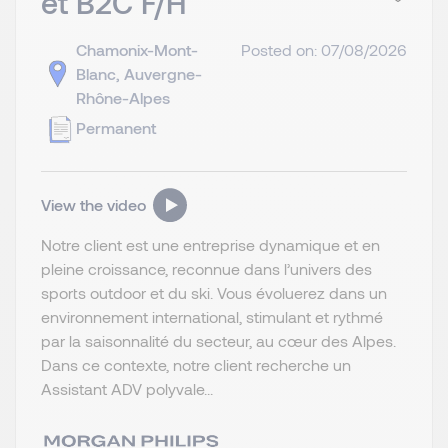
et B2C F/H
Chamonix-Mont-
Posted on: 07/08/2026
Blanc, Auvergne-
Rhône-Alpes
Permanent
View the video
Notre client est une entreprise dynamique et en
pleine croissance, reconnue dans l’univers des
sports outdoor et du ski. Vous évoluerez dans un
environnement international, stimulant et rythmé
par la saisonnalité du secteur, au cœur des Alpes.
Dans ce contexte, notre client recherche un
Assistant ADV polyvale...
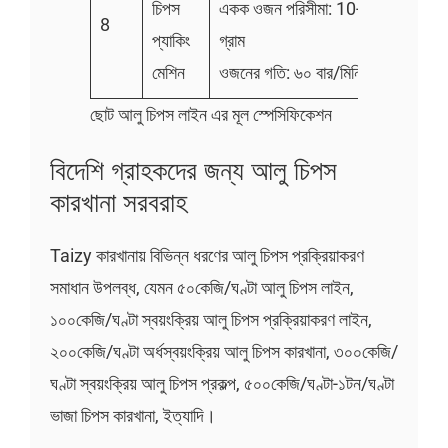
চিপস
একক ওজন পরিসীমা: 10-1000
8
প্যাকিং
গ্রাম
মেশিন
ওজনের গতি: ৬০ বার/মিনিট
ছোট আলু চিপস লাইন এর মূল স্পেসিফিকেশন
বিদেশি গ্রাহকদের জন্য আলু চিপস
কারখানা সরবরাহ
Taizy কারখানায় বিভিন্ন ধরণের আলু চিপস প্রক্রিয়াকরণ
সমাধান উপলব্ধ, যেমন ৫০কেজি/ঘণ্টা আলু চিপস লাইন,
১০০কেজি/ঘণ্টা স্বয়ংক্রিয় আলু চিপস প্রক্রিয়াকরণ লাইন,
২০০কেজি/ঘণ্টা অর্ধস্বয়ংক্রিয় আলু চিপস কারখানা, ৩০০কেজি/
ঘণ্টা স্বয়ংক্রিয় আলু চিপস প্রকল্প, ৫০০কেজি/ঘণ্টা-১টন/ঘণ্টা
ভাজা চিপস কারখানা, ইত্যাদি।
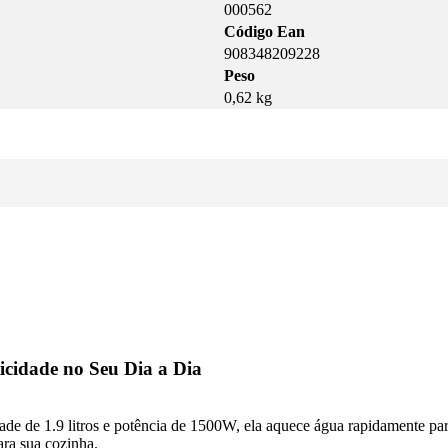
000562
Código Ean
908348209228
Peso
0,62 kg
icidade no Seu Dia a Dia
de de 1.9 litros e potência de 1500W, ela aquece água rapidamente para
ara sua cozinha.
++++
→ What is required
Only the count is wanted: report how many lines of the material above hold the word "Alpes".

→ Answer to the problem
2